Introduction
Exercise is a well-documented preventative and therapeutic intervention for both the risk of, and management of type two diabetes (1). Many populations are unable to exercise, which may contribute to a greater risk of type two diabetes. For example, type two diabetes prevalence in the spinal cord injury (SCI) population is 2.52 times greater than the general population (2). Populations which are unable to exercise, such as those with SCI, are unable to access conventional exercise.
Therefore, it is imperative that effective alternatives to conventional exercise are investigated as methods of achieving greater glycaemic control compared to an exclusively sedentary lifestyle. Passive movement training (PMT) may be beneficial in this regard as increased skeletal muscle blood flow has been demonstrated to be associated with greater glucose uptake from the blood to muscle during acute exercise (3). This may also apply to PMT.
This crossover study examines the effectiveness of PMT, with and without blood flow restriction (BFR), at minimising postprandial glucose excursions compared to that at rest.
Methods
Prior to recruitment and data collection, ethical approval was obtained from Lancaster University’s Faculty of Health & Medicine Research Ethics Committee (FHM-2024-4434-SA-2). The trial was pre-registered at ClinicalTrials.gov (NCT06704126). The trial has been conducted in accordance with the latest version of the Declaration of Helsinki.
Seven healthy males (mean ± SD) (aged 25.3 ± 6.4 years; height 1.80 ± 0.1 m; weight 82.2 ± 9.9 kg; BMI 25.4 ± 2.3 kg/m2) completed three 150-minute visits to Lancaster University’s Human Performance Laboratory in a fasted state. Fasted blood glucose and insulin measures were obtained immediately prior to a standardised meal being consumed (energy 522 kcal; carbohydrate 112.5g; of which sugars 51.6g; protein 6.9g; fats 4.0g; fibre 3.3g).

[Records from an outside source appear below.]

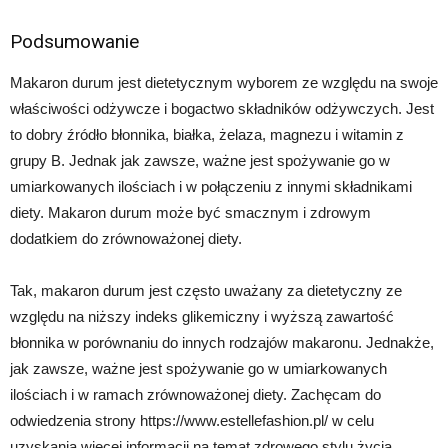
Podsumowanie
Makaron durum jest dietetycznym wyborem ze względu na swoje
właściwości odżywcze i bogactwo składników odżywczych. Jest
to dobry źródło błonnika, białka, żelaza, magnezu i witamin z
grupy B. Jednak jak zawsze, ważne jest spożywanie go w
umiarkowanych ilościach i w połączeniu z innymi składnikami
diety. Makaron durum może być smacznym i zdrowym
dodatkiem do zrównoważonej diety.
Tak, makaron durum jest często uważany za dietetyczny ze
względu na niższy indeks glikemiczny i wyższą zawartość
błonnika w porównaniu do innych rodzajów makaronu. Jednakże,
jak zawsze, ważne jest spożywanie go w umiarkowanych
ilościach i w ramach zrównoważonej diety. Zachęcam do
odwiedzenia strony https://www.estellefashion.pl/ w celu
uzyskania więcej informacji na temat zdrowego stylu życia.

Once 30 minutes had elapsed from fasting measurements, either PMT only, PMT + BFR or control (CTRL) protocols commenced for 30 minutes. The PMT elements were conducted using an isokinetic dynamometer (S3, Biodex, New York). These were conducted in a randomised sequence in each participant. A further 90-minute period of glucose and lactate monitoring followed. Throughout the session entirety, venous samples were drawn at five-minute intervals via an antegrade fitted cannula, and glucose and lactate concentrations were analysed.
Preliminary results
Differences in glucose area under the curve (AUC) during the final 120 minutes were analysed by way of a repeated measures ANOVA. No significant differences were observed between CTRL, PMT or PMT+BFR treatments (CTRL 522.8 ± 95.9 mmol min/L, PMT 512.1 ± 96.4 mmol min/L, PMT+BFR 483.9 ± 137.2 mmol min/L (p = 0.612).
Conclusion
These preliminary results suggest undertaking PMT or PMT+BFR training have no significant effect on post-prandial blood glucose excursion. This may be due to insufficient blood flow being present to allow an observed effect, a lack of demand for skeletal muscle glucose uptake or insufficient participants to allow a significant effect to be seen at present. Further glucose excursion data and insulin analyses will be presented via conference once data collection is complete.